Pods, ReplicaSets, and Deployments

1. PODS: The Atomic Unit

1.1 Internal Architecture

A Pod is not a process; it is an environment for processes. In Linux kernel terms, a Pod is a collection of namespaces (cgroups) shared by a group of containers.

The "Pause" Container: Every Pod acts as a logical host. When a Pod starts, Kubernetes first spins up a hidden "infra container" (often called the pause container). This container holds the network namespace (IP address) and IPC namespace.
Shared Context: All application containers in the Pod join the namespaces created by the pause container. This is why:
- localhost works between containers in the same Pod.
- They share the same IP address.
- They share the same volume mounts.

1.2 The Lifecycle State Machine

Understanding the lifecycle is mandatory for debugging CrashLoopBackOff or stuck deployments.
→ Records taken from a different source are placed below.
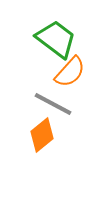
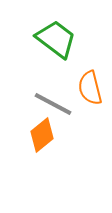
orange semicircle: moved 20 px right, 16 px down; rotated 124 degrees clockwise
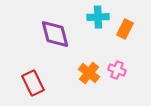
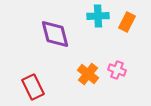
cyan cross: moved 1 px up
orange rectangle: moved 2 px right, 7 px up
orange cross: moved 1 px left, 1 px down
red rectangle: moved 4 px down
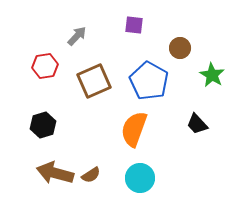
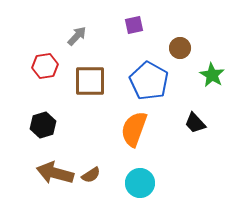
purple square: rotated 18 degrees counterclockwise
brown square: moved 4 px left; rotated 24 degrees clockwise
black trapezoid: moved 2 px left, 1 px up
cyan circle: moved 5 px down
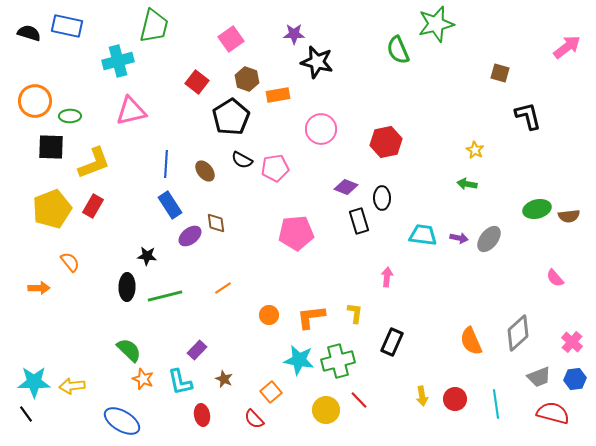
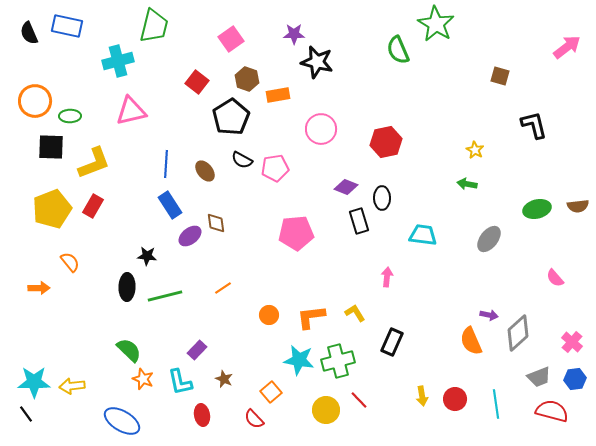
green star at (436, 24): rotated 27 degrees counterclockwise
black semicircle at (29, 33): rotated 130 degrees counterclockwise
brown square at (500, 73): moved 3 px down
black L-shape at (528, 116): moved 6 px right, 9 px down
brown semicircle at (569, 216): moved 9 px right, 10 px up
purple arrow at (459, 238): moved 30 px right, 77 px down
yellow L-shape at (355, 313): rotated 40 degrees counterclockwise
red semicircle at (553, 413): moved 1 px left, 2 px up
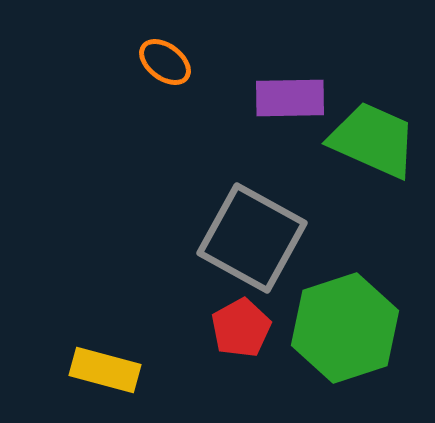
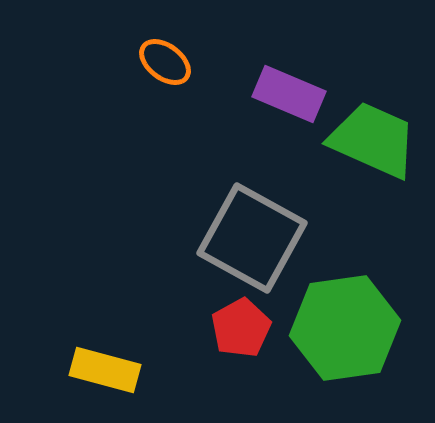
purple rectangle: moved 1 px left, 4 px up; rotated 24 degrees clockwise
green hexagon: rotated 10 degrees clockwise
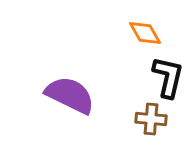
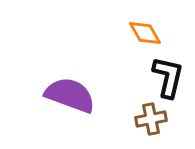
purple semicircle: rotated 6 degrees counterclockwise
brown cross: rotated 16 degrees counterclockwise
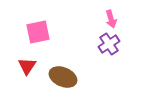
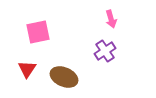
purple cross: moved 4 px left, 7 px down
red triangle: moved 3 px down
brown ellipse: moved 1 px right
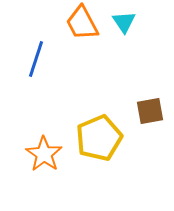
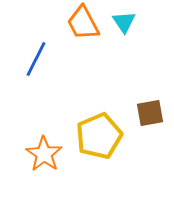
orange trapezoid: moved 1 px right
blue line: rotated 9 degrees clockwise
brown square: moved 2 px down
yellow pentagon: moved 2 px up
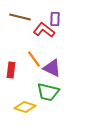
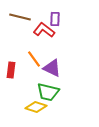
yellow diamond: moved 11 px right
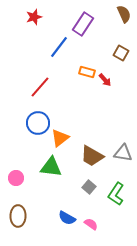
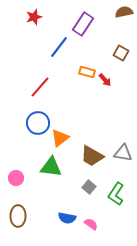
brown semicircle: moved 2 px up; rotated 78 degrees counterclockwise
blue semicircle: rotated 18 degrees counterclockwise
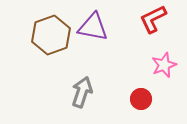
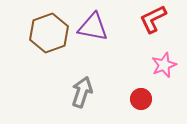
brown hexagon: moved 2 px left, 2 px up
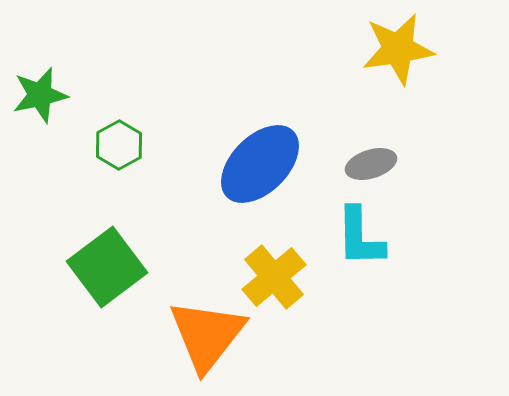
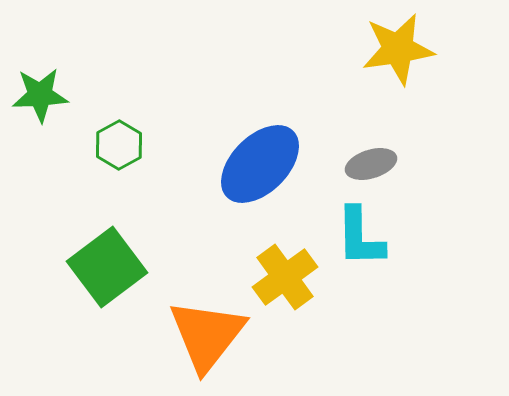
green star: rotated 10 degrees clockwise
yellow cross: moved 11 px right; rotated 4 degrees clockwise
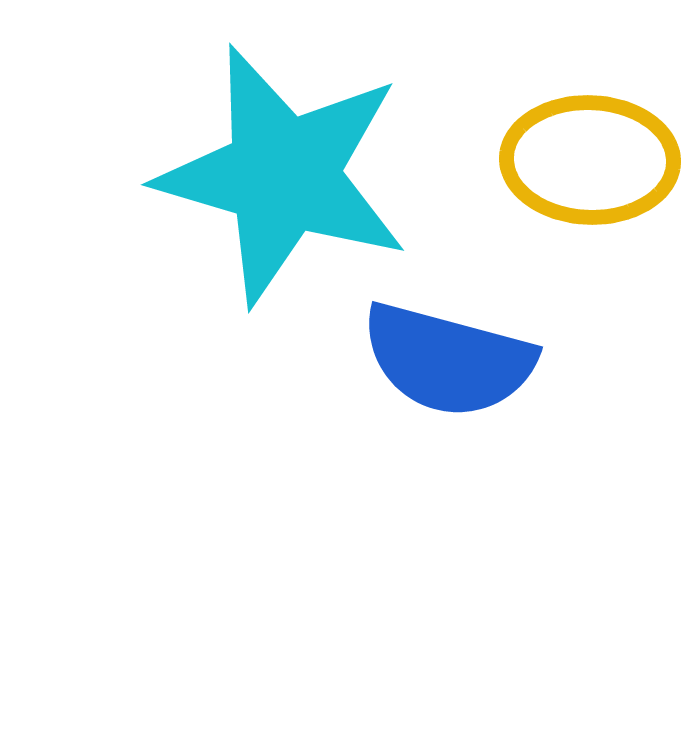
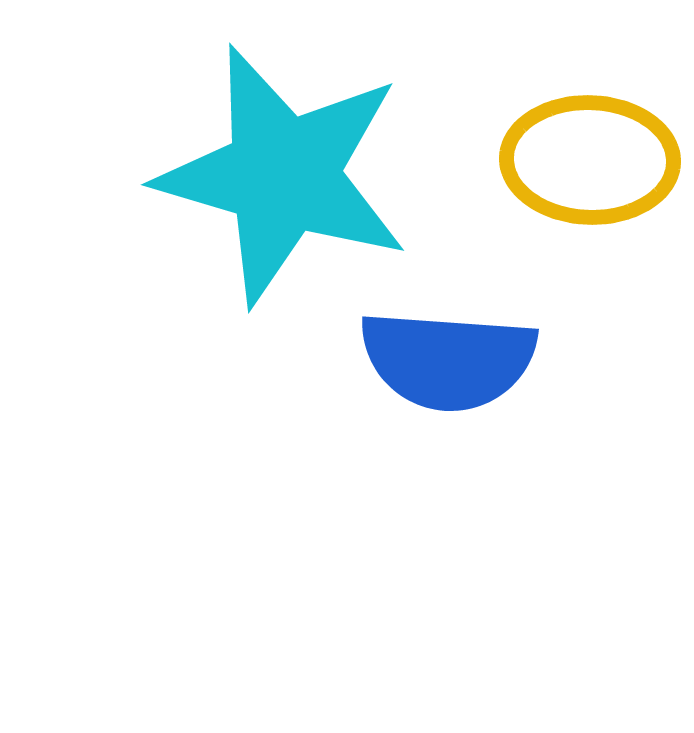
blue semicircle: rotated 11 degrees counterclockwise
Phase	Internal State	Description & Debug Action
Pending	`Scheduling`	API Server has the object in Etcd, but the Scheduler has not found a node. Debug: `kubectl get events` (Look for "Insufficient CPU", "Taints", or "Unbound PVC").
ContainerCreating	`Pulling/Mounting`	Node assigned. Kubelet is creating the sandbox, mounting CSI volumes, and pulling images. Debug: `kubectl describe pod` (Check "ImagePullBackOff", "ErrImagePull", "MountFailed").
Running	`Active`	The process has started. Note: This does not mean the app is healthy; only that the PID exists.
Succeeded	`Exit Code 0`	Process terminated gracefully. Normal for Batch Jobs.
Failed	`Exit Code > 0`	Process crashed or was OOMKilled. Debug: `kubectl logs -p` (previous logs) or check memory limits.
Unknown	`Node Lost`	Controller Manager lost contact with the Node Kubelet (usually network partition or node crash).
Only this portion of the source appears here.